Warning! Do NOT Download Without a VPN!
Your IP Address is . Location is Planet Earth
Your Internet Provider and Government can track your download activities! Hide your IP ADDRESS with a VPN!
We strongly recommend using a VPN service to anonymize your torrent downloads. It's FREE!
START YOUR FREE TRIAL NOW!
|
Guide To Convolutional Neural Networks - A Practical Application To Traffic-Sign Detection And Classification |
---|
Torrent Details |
---|

- NAME
- Guide to Convolutional Neural Networks - A Practical Application to Traffic-Sign Detection and Classification.torrent
- CATEGORY
- eBooks
- INFOHASH
- 113a85b679668951d768f05bb193e646b7c42b15
- SIZE
- 14 MB in 2 files
- ADDED
- Uploaded on 30-03-2023 by our crawler pet called "Spidey".
- SWARM
- 0 seeders & 0 peers
- RATING
- No votes yet.
Please login to vote for this torrent.
Description |
---|
[ DevCourseWeb.com ] Guide to Convolutional Neural Networks: A Practical Application to Traffic-Sign Detection and Classification
If You Need More Stuff, kindly Visit and Support Us -->> https://DevCourseWeb.com
English | PDF | 2017 | 303 Pages | ISBN : 331957549X | 13.62 MB
This must-read text/reference introduces the fundamental concepts of convolutional neural networks (ConvNets), offering practical guidance on using libraries to implement ConvNets in applications of traffic sign detection and classification. The work presents techniques for optimizing the computational efficiency of ConvNets, as well as visualization techniques to better understand the underlying processes. The proposed models are also thoroughly evaluated from different perspectives, using exploratory and quantitative analysis.
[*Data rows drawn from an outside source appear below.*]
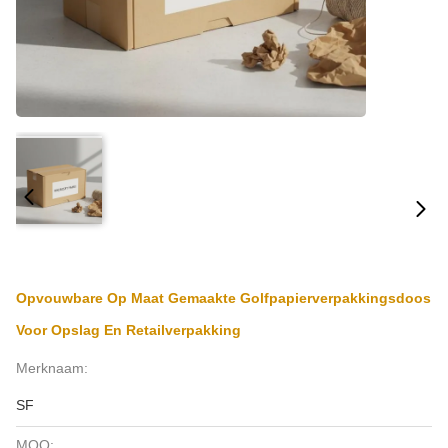
Opvouwbare Op Maat Gemaakte Golfpapierverpakkingsdoos
Voor Opslag En Retailverpakking
Merknaam:
SF
MOQ: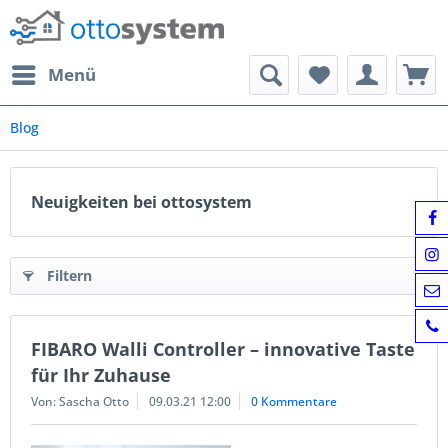
Menü
Blog
Neuigkeiten bei ottosystem
Filtern
FIBARO Walli Controller – innovative Taste
für Ihr Zuhause
Von: Sascha Otto
09.03.21 12:00
0 Kommentare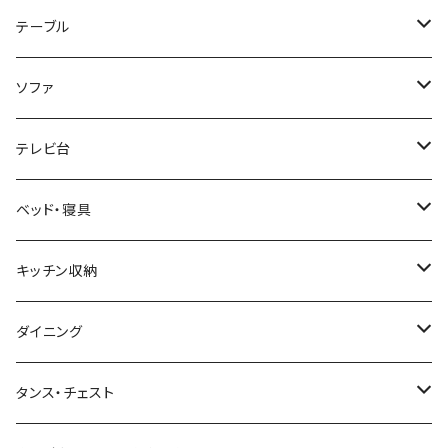
ホテルライク風インテリア
パソコンデスク・ワークデスク
テーブル
韓国インテリア
学習机・勉強机
サイズ
ソファ
幅100cm以下
和風/和モダン
収納付きデスク
ローテーブル・リビングテーブル
サイズ
テレビ台
幅101～120cm
幅90cm以下
ミッドセンチュリー
折りたたみデスク
サイドテーブル・ナイトテーブル
1人掛けソファ
サイズ
ベッド・寝具
幅121～160cm
幅91～120cm
幅90cm以下
西海岸風
サイズ
カウンターテーブル
2人掛けソファ
ロータイプテレビ台・ローボード
サイズ
キッチン収納
幅161cm以上
幅121～150cm
幅91～120cm
幅100cm以下
セミシングルショート
カフェ風
デスクワゴン
こたつ・こたつテーブル
3人掛けソファ
ミドルタイプテレビ台
ベッドフレーム
食器棚
ダイニング
幅151～180cm
幅121～150cm
幅101～120cm
シングルベッド
こたつテーブル+布団掛敷セット
ヴィンテージ
ネストテーブル
4人掛け以上のソファ
コーナーテレビ台
マット付きベッド
キッチンカウンター
ダイニングテーブル
タンス・チェスト
幅181～210cm
幅151～180cm
幅121～160cm
セミダブルベッド
こたつテーブル+掛け布団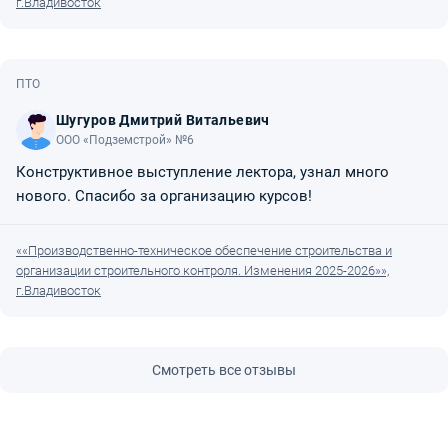
г.Владивосток
ПТО
Шугуров Дмитрий Витальевич
ООО «Подземстрой» №6
Конструктивное выступление лектора, узнал много
нового. Спасибо за организацию курсов!
««Производственно-техническое обеспечение строительства и
организации строительного контроля. Изменения 2025-2026»»,
г.Владивосток
Смотреть все отзывы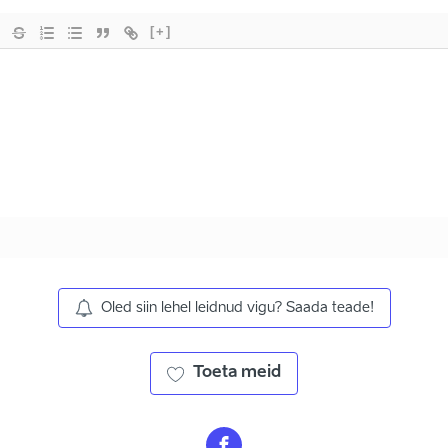
[+]
Oled siin lehel leidnud vigu? Saada teade!
Toeta meid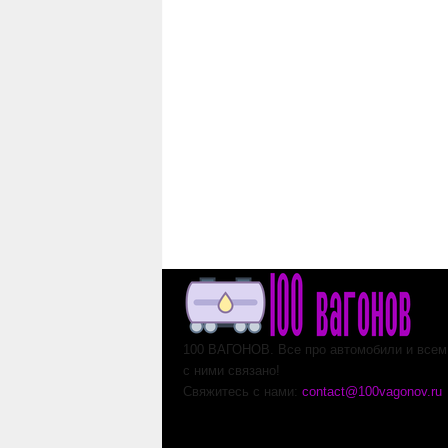
100 ВАГОНОВ. Все про автомобили и всем,
с ними связано!
Свяжитесь с нами:
contact@100vagonov.ru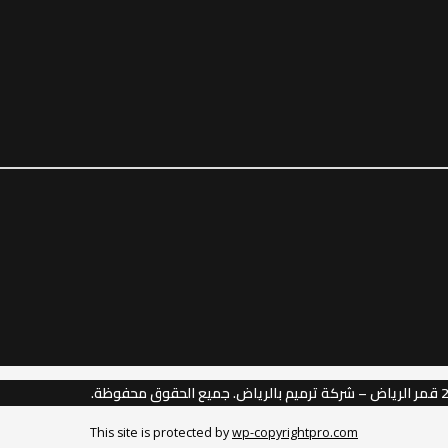
This site is protected by
wp-copyrightpro.com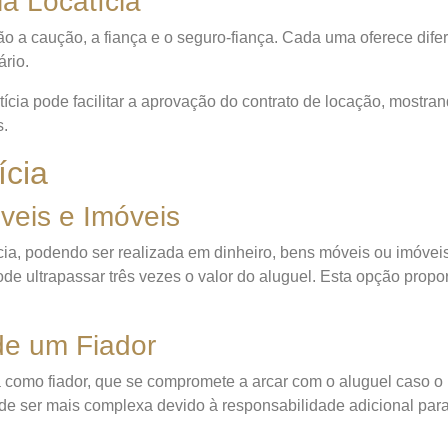
a Locatícia
tão a caução, a fiança e o seguro-fiança. Cada uma oferece difer
ário.
atícia pode facilitar a aprovação do contrato de locação, mostra
s.
ícia
veis e Imóveis
cia, podendo ser realizada em dinheiro, bens móveis ou imóvei
e ultrapassar três vezes o valor do aluguel. Esta opção prop
de um Fiador
a como fiador, que se compromete a arcar com o aluguel caso o
de ser mais complexa devido à responsabilidade adicional para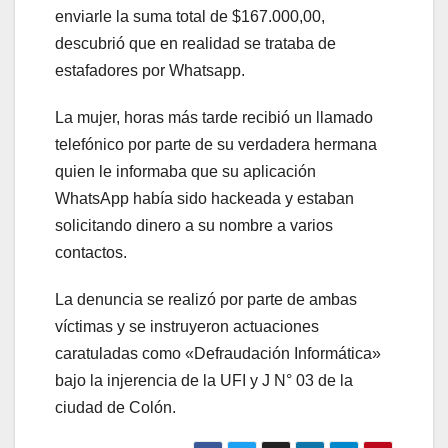
enviarle la suma total de $167.000,00,
descubrió que en realidad se trataba de
l
estafadores por Whatsapp.
l
La mujer, horas más tarde recibió un llamado
telefónico por parte de su verdadera hermana
quien le informaba que su aplicación
WhatsApp había sido hackeada y estaban
solicitando dinero a su nombre a varios
contactos.
La denuncia se realizó por parte de ambas
víctimas y se instruyeron actuaciones
caratuladas como «Defraudación Informática»
bajo la injerencia de la UFI y J N° 03 de la
ciudad de Colón.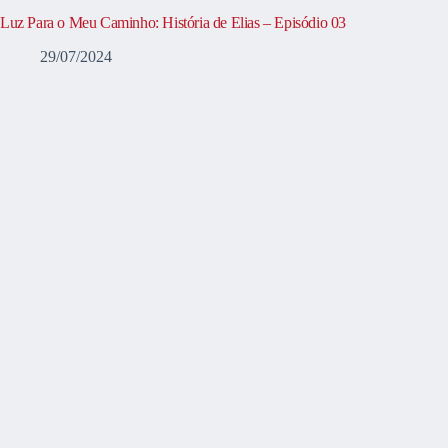
Luz Para o Meu Caminho: História de Elias – Episódio 03
29/07/2024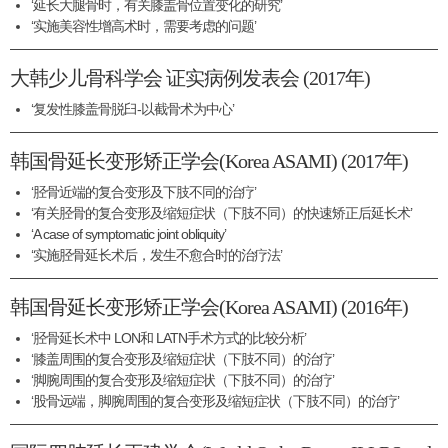
‘延长大腿骨时，有关膝盖骨位置变化的研究’
‘实施美容性增高术时，需要考虑的问题’
大韩少儿骨科学会 证实病例发表会 (2017年)
‘复发性膝盖骨脱臼-以截骨术为中心’
韩国骨延长变形矫正学会(Korea ASAMI) (2017年)
‘胫骨近端的复合变形及下肢不同的治疗’
‘有关胫骨的复合变形及缩短症状（下肢不同）的快速矫正后延长术’
‘A case of symptomatic joint obliquity’
‘实施胫骨延长术后，发生不愈合时的治疗法’
韩国骨延长变形矫正学会(Korea ASAMI) (2016年)
‘胫骨延长术中 LON和 LATN手术方式的比较分析’
‘膝盖周围的复合变形及缩短症状（下肢不同）的治疗’
‘脚腕周围的复合变形及缩短症状（下肢不同）的治疗’
‘股骨远端，脚腕周围的复合变形及缩短症状（下肢不同）的治疗’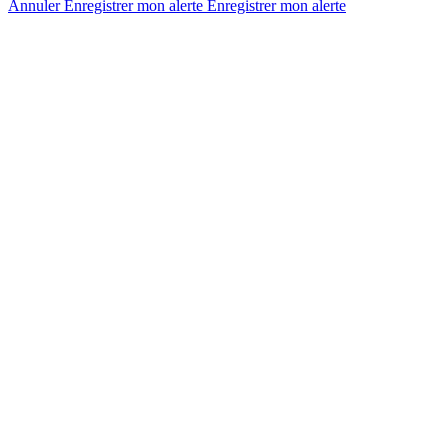
Annuler
Enregistrer mon alerte
Enregistrer
mon alerte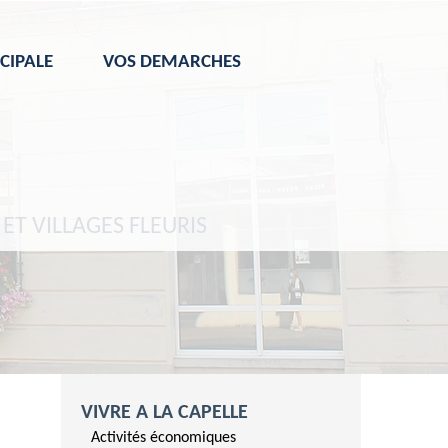
CIPALE
VOS DEMARCHES
 ET VILLAGES FLEURIS
VIVRE A LA CAPELLE
Activités économiques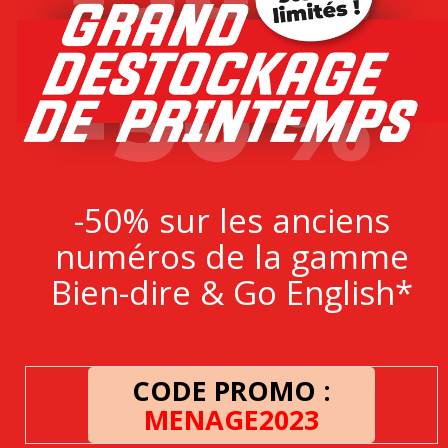
-50% sur les anciens
numéros de la gamme
Bien-dire & Go English*
CODE PROMO :
MENAGE2023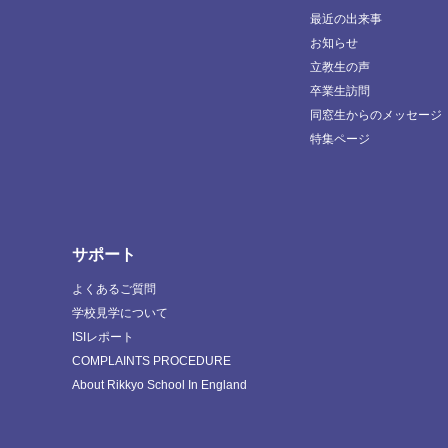
最近の出来事
お知らせ
立教生の声
卒業生訪問
同窓生からのメッセージ
特集ページ
サポート
よくあるご質問
学校見学について
ISIレポート
COMPLAINTS PROCEDURE
About Rikkyo School In England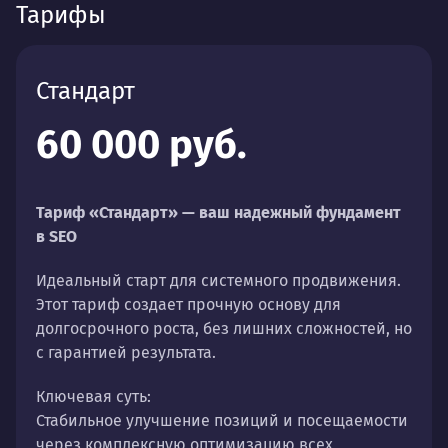
Тарифы
Стандарт
60 000 руб.
Тариф «Стандарт» — ваш надежный фундамент
в SEO
Идеальный старт для системного продвижения.
Этот тариф создает прочную основу для
долгосрочного роста, без лишних сложностей, но
с гарантией результата.
Ключевая суть:
Стабильное улучшение позиций и посещаемости
через комплексную оптимизацию всех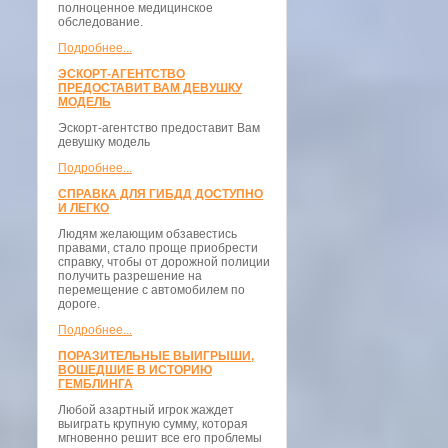
полноценное медицинское
обследование.
Подробнее...
ЭСКОРТ-АГЕНТСТВО
ПРЕДОСТАВИТ ВАМ ДЕВУШКУ
МОДЕЛЬ
Эскорт-агентство предоставит Вам
девушку модель
Подробнее...
СПРАВКА ДЛЯ ГИБДД ДОСТУПНО
И ЛЕГКО
Людям желающим обзавестись
правами, стало проще приобрести
справку, чтобы от дорожной полиции
получить разрешение на
перемещение с автомобилем по
дороге.
Подробнее...
ПОРАЗИТЕЛЬНЫЕ ВЫИГРЫШИ,
ВОШЕДШИЕ В ИСТОРИЮ
ГЕМБЛИНГА
Любой азартный игрок жаждет
выиграть крупную сумму, которая
мгновенно решит все его проблемы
Topics and features: explains the fundamental concepts behind training linear classifiers and feature learning; discusses the wide range of loss functions for training binary and multi-class classifiers; illustrates how to derive ConvNets from fully connected neural networks, and reviews different techniques for evaluating neural networks; presents a practical library for implementing ConvNets, explaining how to use a Python interface for the library to create and assess neural networks; describes two real-world examples of the detection and classification of traffic signs using deep learning methods; examines a range of varied techniques for visualizing neural networks, using a Python interface; provides self-study exercises at the end of each chapter, in addition to a helpful glossary, with relevant Python scripts supplied at an associated website.
This self-contained guide will benefit those who seek to both understand the theory behind deep learning, and to gain hands-on experience in implementing ConvNets in practice. As no prior background knowledge in the field is required to follow the material, the book is ideal for all students of computer vision and machine learning, and will also be of great interest to practitioners working on autonomous cars and advanced driver assistance systems.
If You Need More Stuff, kindly Visit and Support Us -->> https://CourseWikia.com
Get Latest Tips and Tricks and Support Us -->> https://FreeCourseWeb.com
We upload these learning materials for the people from all over the world, who have the talent and motivation to sharpen their skills/ knowledge but do not have the financial support to afford the materials. If you like this content and if you are truly in a position that you can actually buy the materials, then Please, we repeat, Please, Support Authors. They Deserve it! Because always remember, without "Them", you and we won't be here having this conversation. Think about it! Peace...
![]()
Discussion |
---|
Comments 0
There are no comments yet.
Post Your Comment
To post your comment to this torrent, please login to our site.
Files in this torrent |
---|
FILENAME | SIZE | |
---|---|---|
![]() | ~Get Your Files Here !/331957549X.pdf | 13.6 MB |
![]() | ~Get Your Files Here !/Bonus Resources.txt | 386 B |
Alternative Torrents for 'Guide to Convolutional Neural Networks Practical Application to TrafficSign Detection and Classification'. |
---|
There are no alternative torrents found.